The head of the ideology and culture commission Huu Tho will brief the foreign press on the results of the central committee's
deliberations after the meeting closes at 2:00 pm (0700 GMT), the foreign ministry said.
Principal among the changes expected to have been thrashed out by the 170-member committee is the replacement of
Vietnam's top leader, party chief Le Kha Phieu, who has been widely criticised for a "lacklustre" performance.
The party's three powerful advisors -- elder statesmen Do Muoi, Le Duc Anh and Vo Van Kiet -- circulated a letter within the
leadership as long ago as last October accusing him of demonstrating "a lack of ability in party and state management," a top
official told AFP earlier this month.
At its last meeting in January, the central committee debated an upper-age limit for senior officials which was widely seen as an
attempt to give the 69-year-old party chief an honourable way out.
Reformist Prime Minister Phan Van Khai has also made it clear he wants to leave the public stage, tendering his resignation
twice in as many years.
But the party has been trying to convince him to stay on or accept other government responsibilities, officials say.
It is by no means certain that the current meeting of the central committee will have entirely sealed the debate on what is
euphemistically known here as the "personnel issue."
In a defiant speech at the opening session last week, Phieu revealed that a further meeting would be held "very soon, just before
the party congress."
The conservative party chief himself called for a thorough shake-up of the leadership in his speech.
"Cadres who lack political conviction, are greedy, opportunistic, ambitious ... corrupt, bureaucratic and inefficient should play
no role in the future leadership of the party," he told committee members.
"The most virtuous and talented cadres should be chosen and presented to the ninth party congress to be elected to the central
committee," he said, according to a text published by the party's daily, Nhan Dan.
The raging debate over the leadership issue has forced the postponement of a party congress which was orginally scheduled for
March.
The central committee has repeatedly ducked the issue in recent months, giving no discussion at all to the problem at its last
meeting in January and postponing another meeting tentatively scheduled for last month.

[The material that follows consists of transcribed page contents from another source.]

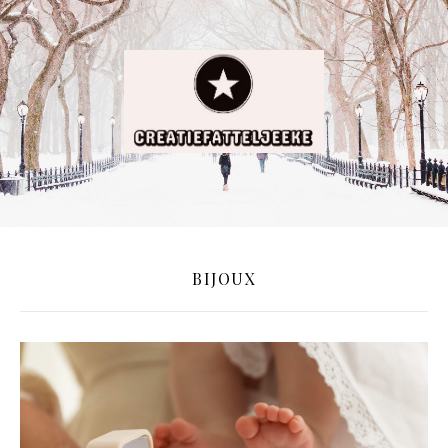
BIJOUX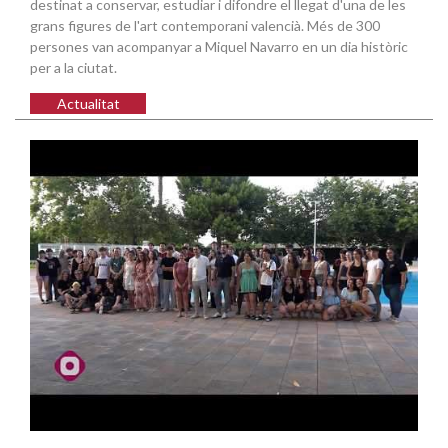
destinat a conservar, estudiar i difondre el llegat d'una de les
grans figures de l'art contemporani valencià. Més de 300
persones van acompanyar a Miquel Navarro en un dia històric
per a la ciutat.
Actualitat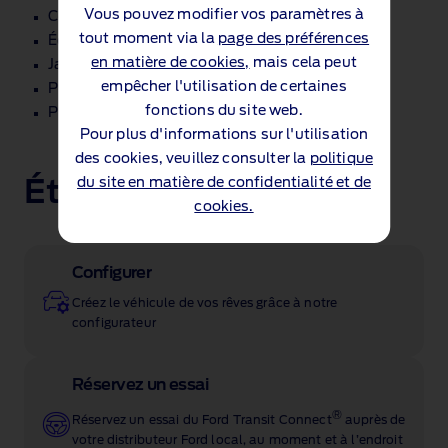
Vous pouvez modifier vos paramètres à
Combiné d’instruments numérique de 10"
tout moment via la
page des préférences
Écran tactile central de 10"
en matière de cookies,
mais cela peut
Jantes acier 17"
empêcher l'utilisation de certaines
Phares automatiques
fonctions du site web.
Projecteurs antibrouillard LED
Pour plus d'informations sur l'utilisation
des cookies, veuillez consulter la
politique
du site en matière de confidentialité et de
Étapes suivantes
cookies.
Configurer
Créez le véhicule de vos rêves grâce à notre
configurateur
Réservez un essai
®
Réservez un essai du Ford Transit Connect
auprès de
votre distributeur Ford local, au moment et à l’endroit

It has been an unedifying spectacle for a ruling party which has always made it a point of honour not to wash its dirty linen in
public.
The party congress is now tentatively scheduled for the third week of April, officials say.

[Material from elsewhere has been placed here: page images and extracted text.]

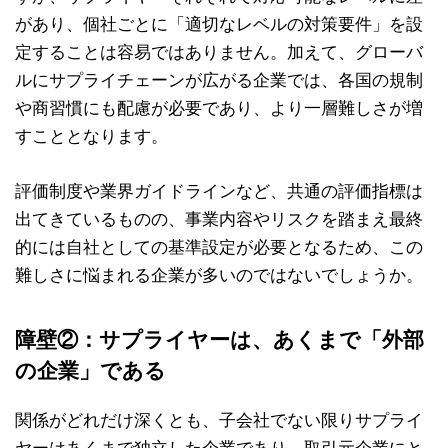
があり、個社ごとに「適切なレベルの対策要件」を設
定することは容易ではありません。加えて、グローバ
ルにサプライチェーンが広がる企業では、各国の規制
や商習慣にも配慮が必要であり、より一層難しさが増
すこととなります。
評価制度や業界ガイドラインなど、共通の評価指標は
出てきているものの、事業内容やリスクを踏まえ最終
的には自社としての基準設定が必要となるため、この
難しさに悩まれる企業が多いのではないでしょうか。
障壁②：サプライヤーは、あくまで「外部
の企業」である
関係がどれだけ深くとも、子会社でない限りサプライ
ヤーはあくまで独立した企業であり、取引元企業にと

Preparations are already under way for an event that is regarded with an almost religious reverence here, even though it only
ever rubberstamps a consensus that has been painstakingly thrashed out in advance.
Earlier this week, the official media reported that the government had issued a decree banning demonstrations in big cities until
the end of April to prevent any disturbances during the congress.
A propaganda exhibition sponsored by the culture and information ministry to welcome the congress also opened in the capital
on Tuesday.
Agence France Presse - March 23, 2001.